01. Hole In The Sky (Part 1: Fly)
02. Hole In The Sky (Part 2: Crawl To You)
03. Who Do You Think We Are
04. Wait Five Years
05. What I Need (Part 1: Leaving)
06. What I Need (Part 2: What I Need)
07. In Your Dreams
08. It’s Alright
09. Crazy Lane
10. Fool
11. Hole In The Sky (Part 3: The Promise)
12. Spring Freedom
13. Farewell
14. God Has Failed
Rok Wydania:2021
Wydawca: Gentle Art of Music
Najnowsze wydawnictwo RPWL „God Has Failed – Live & Personal”, jest bez wątpienia wydawnictwem bardzo nietypowym. Niby to koncert, lecz nie do końca, bo koncert bez udziału publiczności tak do końca koncertem nie jest. Koronawirus pokrzyżował plany zespołowi (choć należałoby raczej powiedzieć pokrzyżował plany całemu światu). Nie mogli tak jak sobie wymarzyli uczcić 20 rocznicę wydania swojej pierwszej płyty „God Has Failed” trasą koncertową z tym właśnie repertuarem. Cieszy jednak, że wpadli na pomysł nagrania tego materiału jeszcze raz, jednak nie w formie studyjnej, ale na żywo.

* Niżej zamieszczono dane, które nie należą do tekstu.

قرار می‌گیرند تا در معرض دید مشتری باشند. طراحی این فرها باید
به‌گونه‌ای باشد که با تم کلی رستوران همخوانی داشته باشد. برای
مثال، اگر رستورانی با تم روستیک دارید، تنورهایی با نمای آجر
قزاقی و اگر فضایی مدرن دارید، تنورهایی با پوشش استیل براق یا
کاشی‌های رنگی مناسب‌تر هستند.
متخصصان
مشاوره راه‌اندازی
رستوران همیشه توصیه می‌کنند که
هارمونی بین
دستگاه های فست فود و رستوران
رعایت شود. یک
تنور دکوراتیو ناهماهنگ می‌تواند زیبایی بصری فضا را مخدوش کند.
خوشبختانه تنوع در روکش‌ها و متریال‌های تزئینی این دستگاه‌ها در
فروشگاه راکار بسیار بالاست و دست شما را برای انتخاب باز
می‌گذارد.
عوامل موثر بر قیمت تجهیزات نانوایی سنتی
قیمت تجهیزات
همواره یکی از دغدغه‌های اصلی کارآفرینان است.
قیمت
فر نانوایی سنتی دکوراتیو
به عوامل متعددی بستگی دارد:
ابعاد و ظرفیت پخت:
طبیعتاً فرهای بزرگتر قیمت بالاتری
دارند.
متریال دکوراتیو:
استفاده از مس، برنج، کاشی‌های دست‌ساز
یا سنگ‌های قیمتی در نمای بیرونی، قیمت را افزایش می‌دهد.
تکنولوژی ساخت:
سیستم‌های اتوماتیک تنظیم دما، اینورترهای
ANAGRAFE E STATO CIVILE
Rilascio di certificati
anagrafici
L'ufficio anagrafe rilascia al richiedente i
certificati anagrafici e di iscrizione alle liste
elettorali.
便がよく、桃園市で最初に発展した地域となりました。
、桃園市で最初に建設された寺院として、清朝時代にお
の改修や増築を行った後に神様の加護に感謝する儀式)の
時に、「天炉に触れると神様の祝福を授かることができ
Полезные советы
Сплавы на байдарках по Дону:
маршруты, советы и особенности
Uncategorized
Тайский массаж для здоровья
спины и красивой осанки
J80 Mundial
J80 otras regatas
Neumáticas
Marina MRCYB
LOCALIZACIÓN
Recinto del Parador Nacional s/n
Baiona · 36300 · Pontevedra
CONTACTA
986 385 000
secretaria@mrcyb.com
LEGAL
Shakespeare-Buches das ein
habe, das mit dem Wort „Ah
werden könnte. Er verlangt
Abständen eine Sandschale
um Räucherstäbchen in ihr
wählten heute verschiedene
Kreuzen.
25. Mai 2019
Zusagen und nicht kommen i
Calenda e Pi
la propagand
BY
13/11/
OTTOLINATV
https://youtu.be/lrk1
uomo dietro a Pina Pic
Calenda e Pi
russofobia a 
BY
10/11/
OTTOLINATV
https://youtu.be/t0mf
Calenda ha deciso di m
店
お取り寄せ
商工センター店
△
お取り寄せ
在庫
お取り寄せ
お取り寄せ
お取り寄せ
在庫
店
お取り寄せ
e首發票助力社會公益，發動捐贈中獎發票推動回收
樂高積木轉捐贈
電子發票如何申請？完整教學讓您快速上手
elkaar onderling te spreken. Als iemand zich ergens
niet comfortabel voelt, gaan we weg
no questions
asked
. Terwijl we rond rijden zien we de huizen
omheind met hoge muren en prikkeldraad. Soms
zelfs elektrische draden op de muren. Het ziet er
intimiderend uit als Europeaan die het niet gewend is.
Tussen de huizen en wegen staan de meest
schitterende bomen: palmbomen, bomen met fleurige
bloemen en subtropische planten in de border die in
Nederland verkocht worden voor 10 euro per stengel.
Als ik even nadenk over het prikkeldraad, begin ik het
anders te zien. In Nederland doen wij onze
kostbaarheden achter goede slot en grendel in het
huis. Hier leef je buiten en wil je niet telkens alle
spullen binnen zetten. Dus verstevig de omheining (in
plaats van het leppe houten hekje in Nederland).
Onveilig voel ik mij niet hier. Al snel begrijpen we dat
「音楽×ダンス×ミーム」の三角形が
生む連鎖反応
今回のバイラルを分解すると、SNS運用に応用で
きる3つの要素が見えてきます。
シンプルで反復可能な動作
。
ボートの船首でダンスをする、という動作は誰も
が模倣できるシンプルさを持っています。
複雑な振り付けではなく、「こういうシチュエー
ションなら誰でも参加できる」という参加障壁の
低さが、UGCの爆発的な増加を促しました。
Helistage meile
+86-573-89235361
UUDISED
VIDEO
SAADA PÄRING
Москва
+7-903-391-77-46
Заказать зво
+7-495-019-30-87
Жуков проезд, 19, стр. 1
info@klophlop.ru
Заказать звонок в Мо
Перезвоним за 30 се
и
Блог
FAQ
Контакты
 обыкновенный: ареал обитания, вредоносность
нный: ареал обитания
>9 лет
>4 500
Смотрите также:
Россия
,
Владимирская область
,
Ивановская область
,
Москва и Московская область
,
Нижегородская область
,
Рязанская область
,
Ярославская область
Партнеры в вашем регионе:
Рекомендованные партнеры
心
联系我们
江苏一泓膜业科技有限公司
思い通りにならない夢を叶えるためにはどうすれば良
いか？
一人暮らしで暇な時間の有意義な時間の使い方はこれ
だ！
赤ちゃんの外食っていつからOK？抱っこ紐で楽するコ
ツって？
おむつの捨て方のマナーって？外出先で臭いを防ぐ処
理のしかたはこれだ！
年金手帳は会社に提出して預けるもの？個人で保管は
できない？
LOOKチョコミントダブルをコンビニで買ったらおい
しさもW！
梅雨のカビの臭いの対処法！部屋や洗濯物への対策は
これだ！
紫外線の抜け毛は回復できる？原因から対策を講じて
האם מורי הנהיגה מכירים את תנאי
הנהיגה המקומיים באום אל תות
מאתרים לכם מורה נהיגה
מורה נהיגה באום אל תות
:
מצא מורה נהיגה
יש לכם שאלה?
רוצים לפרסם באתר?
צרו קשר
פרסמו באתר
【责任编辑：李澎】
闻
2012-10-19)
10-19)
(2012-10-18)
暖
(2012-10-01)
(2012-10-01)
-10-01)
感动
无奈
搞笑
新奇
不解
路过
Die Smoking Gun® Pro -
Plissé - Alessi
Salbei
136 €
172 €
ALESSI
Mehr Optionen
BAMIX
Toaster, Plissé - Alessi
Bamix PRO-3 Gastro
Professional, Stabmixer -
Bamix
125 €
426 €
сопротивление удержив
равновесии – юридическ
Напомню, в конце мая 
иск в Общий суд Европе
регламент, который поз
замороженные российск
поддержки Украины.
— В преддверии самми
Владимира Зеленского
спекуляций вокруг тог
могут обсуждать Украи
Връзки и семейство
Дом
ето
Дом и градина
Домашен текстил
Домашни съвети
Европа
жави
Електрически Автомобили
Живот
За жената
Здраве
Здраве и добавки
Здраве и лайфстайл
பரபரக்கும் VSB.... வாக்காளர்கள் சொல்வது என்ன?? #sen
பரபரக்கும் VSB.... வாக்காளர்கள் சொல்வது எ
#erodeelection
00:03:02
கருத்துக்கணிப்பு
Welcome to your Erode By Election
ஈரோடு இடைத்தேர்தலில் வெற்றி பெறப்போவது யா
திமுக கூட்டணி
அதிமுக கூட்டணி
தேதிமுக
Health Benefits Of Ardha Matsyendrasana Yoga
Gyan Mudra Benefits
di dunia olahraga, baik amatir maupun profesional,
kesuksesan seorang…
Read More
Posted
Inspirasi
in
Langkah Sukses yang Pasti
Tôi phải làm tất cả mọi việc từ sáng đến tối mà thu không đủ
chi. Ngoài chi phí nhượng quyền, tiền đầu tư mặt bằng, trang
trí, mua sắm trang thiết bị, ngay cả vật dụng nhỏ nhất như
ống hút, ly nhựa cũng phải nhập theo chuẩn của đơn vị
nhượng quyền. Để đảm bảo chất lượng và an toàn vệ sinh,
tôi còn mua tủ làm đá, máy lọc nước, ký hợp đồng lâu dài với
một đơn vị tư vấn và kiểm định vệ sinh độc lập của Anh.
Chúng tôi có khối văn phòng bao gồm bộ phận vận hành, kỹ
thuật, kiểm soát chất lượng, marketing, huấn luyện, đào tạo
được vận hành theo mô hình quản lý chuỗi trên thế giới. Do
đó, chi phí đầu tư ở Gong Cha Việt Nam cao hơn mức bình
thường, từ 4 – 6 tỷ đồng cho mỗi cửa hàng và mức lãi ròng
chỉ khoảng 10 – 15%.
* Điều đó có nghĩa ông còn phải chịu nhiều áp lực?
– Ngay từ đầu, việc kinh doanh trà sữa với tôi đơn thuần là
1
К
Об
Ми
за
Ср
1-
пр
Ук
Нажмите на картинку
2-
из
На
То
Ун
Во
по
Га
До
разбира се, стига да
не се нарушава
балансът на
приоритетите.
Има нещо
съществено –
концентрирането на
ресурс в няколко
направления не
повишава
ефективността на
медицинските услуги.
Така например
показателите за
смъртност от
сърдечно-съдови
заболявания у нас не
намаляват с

Płyta którą stworzyli dowodzi, że muzyka z debiutu nie straciła na swej atrakcyjności. „God Has Failed” jest chyba najbardziej Floydową płytą spośród wszystkich autorskich albumów zespołu. Duch klasyki Pink Floyd jest tutaj wszechobecny, zespół potrafił w tym wzorcu wyryć jednak swoje własne, charakterystyczne piętno. Nowa wersja brzmi bardzo soczyście i mimo wszystko różni się od pierwowzoru. Na ową soczystość duży wpływ ma sekcja rytmiczna. Gra na perkusji Marca Turiaux różni się od partii Philippa Rissettio, który bębnił na debiucie. Od jakiegoś czasu zespól nie ma szczęścia w obsadzie gitary basowej. Tym razem gościnnie zagrał Frank Thumbach. Na debiucie, na klawiszach nie grał również Markus Jehle. Tutaj mógł sobie pofolgować i w klawiszowych partiach dodać wiele od siebie. Chociażby w bardzo psychodelicznych motywach, którymi okrasił „Hole In The Sky (Part 2: Crawl To You)”, bądź w „What I Need”, gdzie w miejscu smyczkowych motywów znalazły się jego partie fortepianu. Niektóre fragmenty brzmią natomiast mniej symfonicznie, bardziej akustycznie niż w oryginale (chociażby właśnie wspomniany „What I Need” czy „Crazy Lane”). Dużym urozmaiceniem są żeńskie wokalizy Bine Heller i Caroline von Brünke, a jest ich na płycie całkiem sporo. Pięknie brzmią na przykład przeplatane wokalizy Yogiego Langa i śpiewających pań w „Wait Five Years”. Trzyczęściowy „Hole In The Sky”, pozostanie już sztandarowym klasykiem, prawdziwą dźwiękową wizytówką zespołu. Słuchając „Crazy Lane”, ręka jakby mimochodem sięga do kieszeni w poszukiwaniu zapalniczki, bądź telefonicznej latarki, by móc w rytmie muzyki pokołysać blaskiem światła. W „In Your Dreams”, czy aby na pewno na gitarze gra Kalle Wallner, czy może sam Gilmour zawitał tutaj w gości? Gitarowe solówki Wallnera w „Hole In The Sky (Part 3: The Promise) ” czy w „Farewell”, pewnie niejednemu sprawią tak przyjemne, podskórne ciarki na ciele.
Warto włączyć „God Has Failed – Live & Personal”, zamknąć oczy i wyobrazić sobie tą koncertową magię, której nam wszystkim brakuje. Sytuacja na świecie sprawia, że można by postawić właśnie taki wniosek, jaki wyraża tytuł – „God Has Failed”. RPWL na szczęście nie zawodzi.